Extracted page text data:
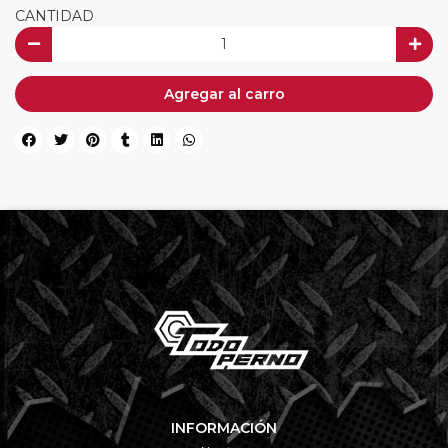
CANTIDAD
Agregar al carro
INFORMACIÓN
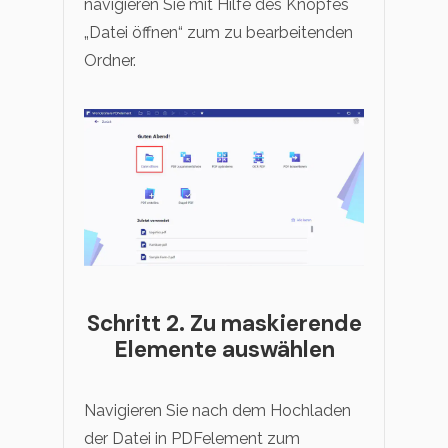
navigieren Sie mit Hilfe des Knopfes
„Datei öffnen“ zum zu bearbeitenden
Ordner.
Schritt 2. Zu maskierende
Elemente auswählen
Navigieren Sie nach dem Hochladen
der Datei in PDFelement zum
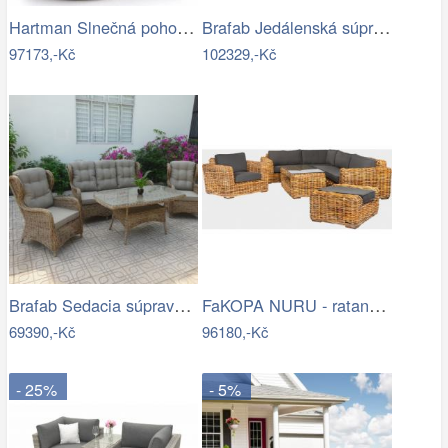
Hartman Slnečná pohovka COSTA RICA Mdum
Brafab Jedálenská súprava ZALONGO Mdum
97173,-Kč
102329,-Kč
Brafab Sedacia súprava béžová ROSITA -…
FaKOPA NURU - ratanová sestava Marina…
69390,-Kč
96180,-Kč
- 25%
- 5%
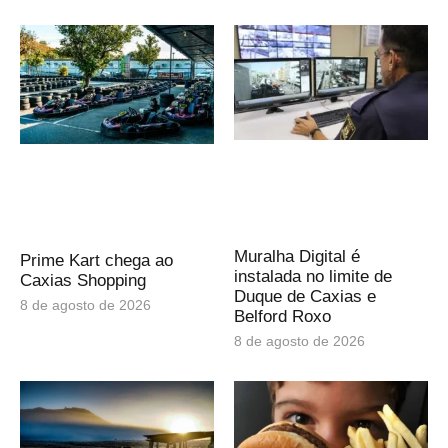
Muralha Digital é
Prime Kart chega ao
instalada no limite de
Caxias Shopping
Duque de Caxias e
8 de agosto de 2026
Belford Roxo
8 de agosto de 2026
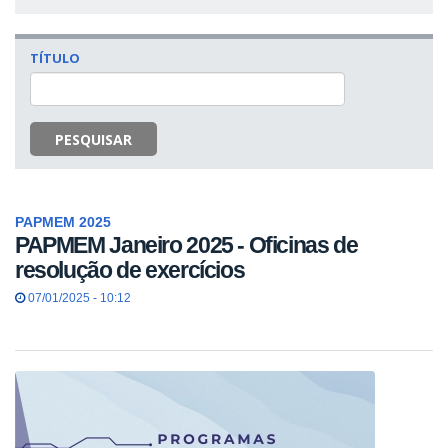
TÍTULO
PESQUISAR
PAPMEM 2025
PAPMEM Janeiro 2025 - Oficinas de
resolução de exercícios
07/01/2025 - 10:12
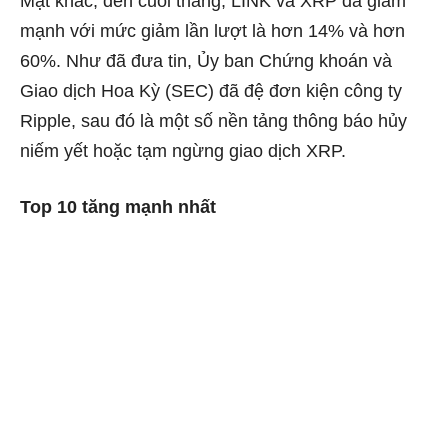
Mặt khác, đến cuối tháng, LINK và XRP đã giảm
mạnh với mức giảm lần lượt là hơn 14% và hơn
60%. Như đã đưa tin, Ủy ban Chứng khoán và
Giao dịch Hoa Kỳ (SEC) đã đệ đơn kiện công ty
Ripple, sau đó là một số nền tảng thông báo hủy
niếm yết hoặc tạm ngừng giao dịch XRP.
Top 10 tăng mạnh nhất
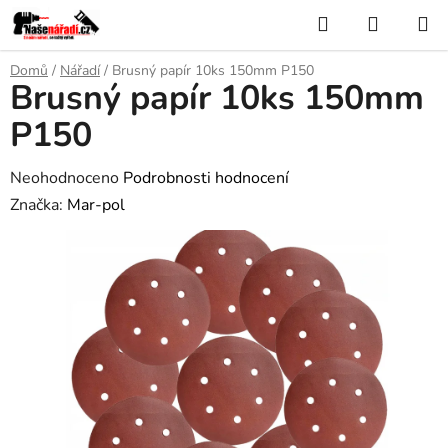
Přejít
Hledat
NÁKUP
na
KOŠÍK
obsah
Domů
/
Nářadí
/
Brusný papír 10ks 150mm P150
Brusný papír 10ks 150mm
P150
Průměrné
Neohodnoceno
Podrobnosti hodnocení
hodnocení
Značka:
Mar-pol
produktu
je
0,0
z
5
hvězdiček.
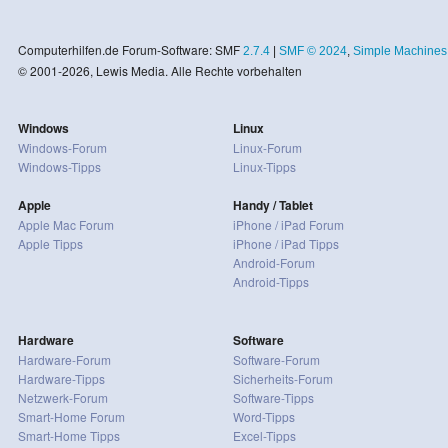
Computerhilfen.de Forum-Software: SMF
2.7.4
|
SMF © 2024
,
Simple Machines
© 2001-2026, Lewis Media. Alle Rechte vorbehalten
Windows
Linux
Windows-Forum
Linux-Forum
Windows-Tipps
Linux-Tipps
Apple
Handy / Tablet
Apple Mac Forum
iPhone / iPad Forum
Apple Tipps
iPhone / iPad Tipps
Android-Forum
Android-Tipps
Hardware
Software
Hardware-Forum
Software-Forum
Hardware-Tipps
Sicherheits-Forum
Netzwerk-Forum
Software-Tipps
Smart-Home Forum
Word-Tipps
Smart-Home Tipps
Excel-Tipps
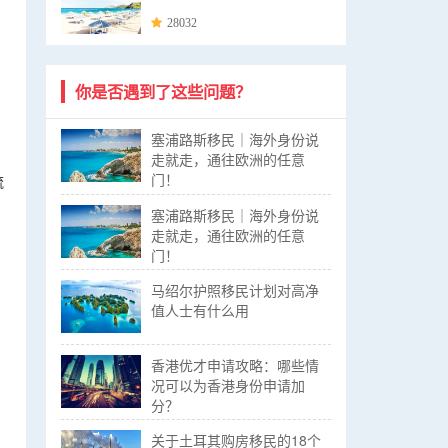
28032
你是否遇到了这些问题？
塞浦路斯移民｜海外身份说
走就走，通往欧洲的任意
门！
流
塞浦路斯移民｜海外身份说
走就走，通往欧洲的任意
门！
马绍尔护照移民计划对高净
值人士有什么用
香港优才申请攻略：哪些情
况可以为香港身份申请加
分？
关于土耳其购房移民的18个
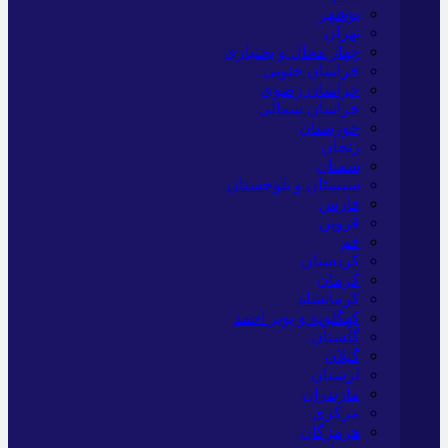
بوشهر
تهران
چهار محال و بختیاری
خراسان جنوبی
خراسان رضوی
خراسان شمالی
خوزستان
زنجان
سمنان
سیستان و بلوچستان
فارس
قزوین
قم
کردستان
کرمان
کرمانشاه
کهگلویه و بویر احمد
گلستان
گیلان
لرستان
مازندران
مرکزی
هرمزگان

What is needed: Each line of the data should be quoted exactly, with pictures left out.

Result of this exercise:
CANTIDAD
Agregar al carro
INFORMACIÓN
navigieren Sie mit Hilfe des Knopfes
„Datei öffnen“ zum zu bearbeitenden
Ordner.
Schritt 2. Zu maskierende
Elemente auswählen
Navigieren Sie nach dem Hochladen
der Datei in PDFelement zum
Hartman Slnečná pohovka COSTA RICA Mdum
Brafab Jedálenská súprava ZALONGO Mdum
97173,-Kč
102329,-Kč
Brafab Sedacia súprava béžová ROSITA -…
FaKOPA NURU - ratanová sestava Marina…
69390,-Kč
96180,-Kč
- 25%
- 5%
Muralha Digital é
Prime Kart chega ao
instalada no limite de
Caxias Shopping
Duque de Caxias e
8 de agosto de 2026
Belford Roxo
8 de agosto de 2026
TÍTULO
PESQUISAR
PAPMEM 2025
PAPMEM Janeiro 2025 - Oficinas de
resolução de exercícios
07/01/2025 - 10:12
Mặt khác, đến cuối tháng, LINK và XRP đã giảm
mạnh với mức giảm lần lượt là hơn 14% và hơn
60%. Như đã đưa tin, Ủy ban Chứng khoán và
Giao dịch Hoa Kỳ (SEC) đã đệ đơn kiện công ty
Ripple, sau đó là một số nền tảng thông báo hủy
niếm yết hoặc tạm ngừng giao dịch XRP.
Top 10 tăng mạnh nhất
Přejít
Hledat
NÁKUP
na
KOŠÍK
obsah
Domů
/
Nářadí
/
Brusný papír 10ks 150mm P150
Brusný papír 10ks 150mm
P150
Průměrné
Neohodnoceno
Podrobnosti hodnocení
hodnocení
Značka:
Mar-pol
produktu
je
0,0
z
5
hvězdiček.
Computerhilfen.de Forum-Software: SMF
2.7.4
|
SMF © 2024
,
Simple Machines
© 2001-2026, Lewis Media. Alle Rechte vorbehalten
Windows
Linux
Windows-Forum
Linux-Forum
Windows-Tipps
Linux-Tipps
Apple
Handy / Tablet
Apple Mac Forum
iPhone / iPad Forum
Apple Tipps
iPhone / iPad Tipps
Android-Forum
Android-Tipps
Hardware
Software
Hardware-Forum
Software-Forum
Hardware-Tipps
Sicherheits-Forum
Netzwerk-Forum
Software-Tipps
Smart-Home Forum
Word-Tipps
Smart-Home Tipps
Excel-Tipps
28032
你是否遇到了这些问题？
塞浦路斯移民｜海外身份说
走就走，通往欧洲的任意
门！
流
塞浦路斯移民｜海外身份说
走就走，通往欧洲的任意
门！
马绍尔护照移民计划对高净
值人士有什么用
香港优才申请攻略：哪些情
况可以为香港身份申请加
分？
关于土耳其购房移民的18个
بوشهر
تهران
چهار محال و بختیاری
خراسان جنوبی
خراسان رضوی
خراسان شمالی
خوزستان
زنجان
سمنان
سیستان و بلوچستان
فارس
قزوین
قم
کردستان
کرمان
کرمانشاه
کهگلویه و بویر احمد
گلستان
گیلان
لرستان
مازندران
مرکزی
هرمزگان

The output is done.